§ **WHAT TO PRODUCE**: Exactly as written, please set down all of the entries again, with no pictures.

......

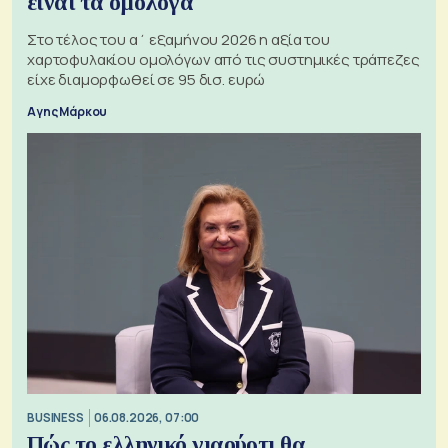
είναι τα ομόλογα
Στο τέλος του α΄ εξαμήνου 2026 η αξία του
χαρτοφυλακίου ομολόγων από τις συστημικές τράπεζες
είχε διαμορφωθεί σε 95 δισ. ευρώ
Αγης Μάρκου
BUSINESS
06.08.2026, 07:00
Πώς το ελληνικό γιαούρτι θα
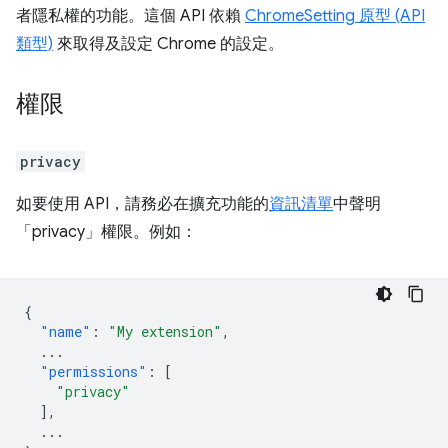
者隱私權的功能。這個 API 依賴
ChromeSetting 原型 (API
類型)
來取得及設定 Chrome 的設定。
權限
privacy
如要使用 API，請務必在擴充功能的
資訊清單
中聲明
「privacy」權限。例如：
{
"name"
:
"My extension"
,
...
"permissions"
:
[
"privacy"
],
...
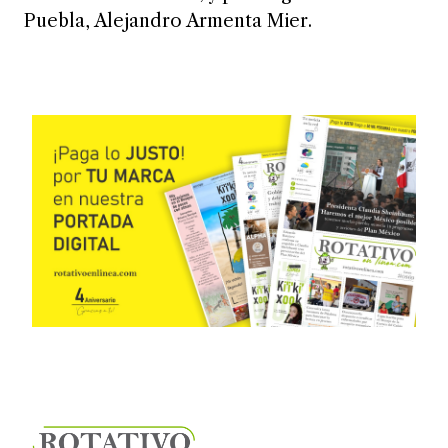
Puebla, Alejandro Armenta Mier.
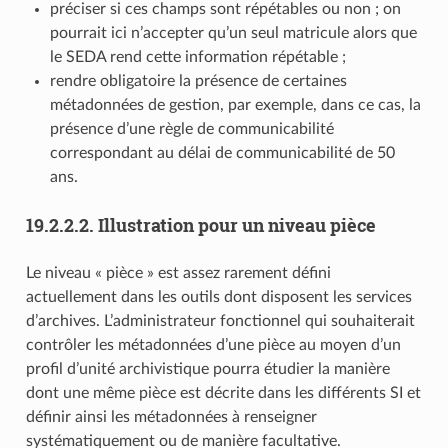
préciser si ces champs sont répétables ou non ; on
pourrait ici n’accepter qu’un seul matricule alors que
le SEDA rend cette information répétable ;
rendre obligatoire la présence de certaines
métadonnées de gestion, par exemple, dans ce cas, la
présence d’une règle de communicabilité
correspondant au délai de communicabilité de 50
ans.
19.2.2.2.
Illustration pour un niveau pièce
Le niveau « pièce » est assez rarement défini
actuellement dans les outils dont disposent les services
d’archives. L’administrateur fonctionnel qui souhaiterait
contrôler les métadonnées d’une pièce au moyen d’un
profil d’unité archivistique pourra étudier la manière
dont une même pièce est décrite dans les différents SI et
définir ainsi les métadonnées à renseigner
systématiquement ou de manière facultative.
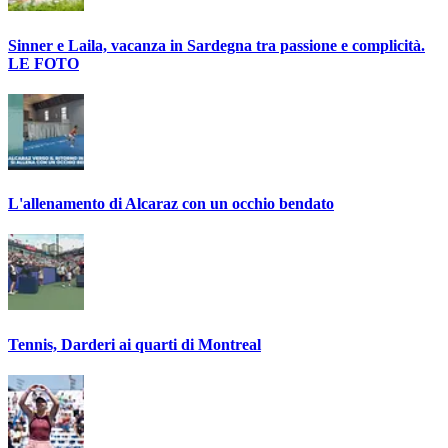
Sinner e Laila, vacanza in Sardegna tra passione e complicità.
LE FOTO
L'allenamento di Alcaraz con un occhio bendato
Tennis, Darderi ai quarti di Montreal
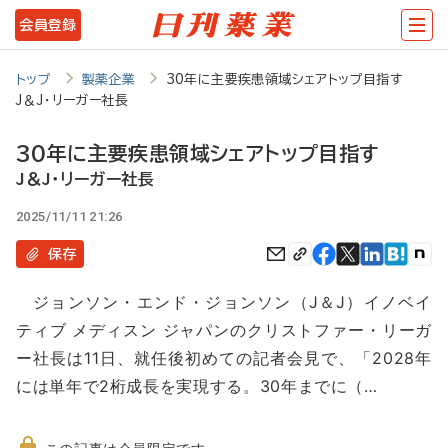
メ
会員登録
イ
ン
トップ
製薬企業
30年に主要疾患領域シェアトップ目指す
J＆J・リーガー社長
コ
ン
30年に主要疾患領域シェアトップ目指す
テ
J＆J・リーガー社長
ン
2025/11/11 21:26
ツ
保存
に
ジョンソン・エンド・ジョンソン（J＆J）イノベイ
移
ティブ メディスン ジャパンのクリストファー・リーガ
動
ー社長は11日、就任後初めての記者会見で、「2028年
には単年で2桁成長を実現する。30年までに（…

......

§ **EXERCISE RESPONSE**:
είναι τα ομόλογα
Στο τέλος του α΄ εξαμήνου 2026 η αξία του
χαρτοφυλακίου ομολόγων από τις συστημικές τράπεζες
είχε διαμορφωθεί σε 95 δισ. ευρώ
Αγης Μάρκου
BUSINESS
06.08.2026, 07:00
Πώς το ελληνικό γιαούρτι θα
者隱私權的功能。這個 API 依賴
ChromeSetting 原型 (API
類型)
來取得及設定 Chrome 的設定。
權限
privacy
如要使用 API，請務必在擴充功能的
資訊清單
中聲明
「privacy」權限。例如：
{
"name"
:
"My extension"
,
...
"permissions"
:
[
"privacy"
],
...
Puebla, Alejandro Armenta Mier.
préciser si ces champs sont répétables ou non ; on
pourrait ici n’accepter qu’un seul matricule alors que
le SEDA rend cette information répétable ;
rendre obligatoire la présence de certaines
métadonnées de gestion, par exemple, dans ce cas, la
présence d’une règle de communicabilité
correspondant au délai de communicabilité de 50
ans.
19.2.2.2.
Illustration pour un niveau pièce
Le niveau « pièce » est assez rarement défini
actuellement dans les outils dont disposent les services
d’archives. L’administrateur fonctionnel qui souhaiterait
contrôler les métadonnées d’une pièce au moyen d’un
profil d’unité archivistique pourra étudier la manière
dont une même pièce est décrite dans les différents SI et
définir ainsi les métadonnées à renseigner
systématiquement ou de manière facultative.
Sinner e Laila, vacanza in Sardegna tra passione e complicità.
LE FOTO
L'allenamento di Alcaraz con un occhio bendato
Tennis, Darderi ai quarti di Montreal
メ
会員登録
イ
ン
トップ
製薬企業
30年に主要疾患領域シェアトップ目指す
J＆J・リーガー社長
コ
ン
30年に主要疾患領域シェアトップ目指す
テ
J＆J・リーガー社長
ン
2025/11/11 21:26
ツ
保存
に
ジョンソン・エンド・ジョンソン（J＆J）イノベイ
移
ティブ メディスン ジャパンのクリストファー・リーガ
動
ー社長は11日、就任後初めての記者会見で、「2028年
には単年で2桁成長を実現する。30年までに（…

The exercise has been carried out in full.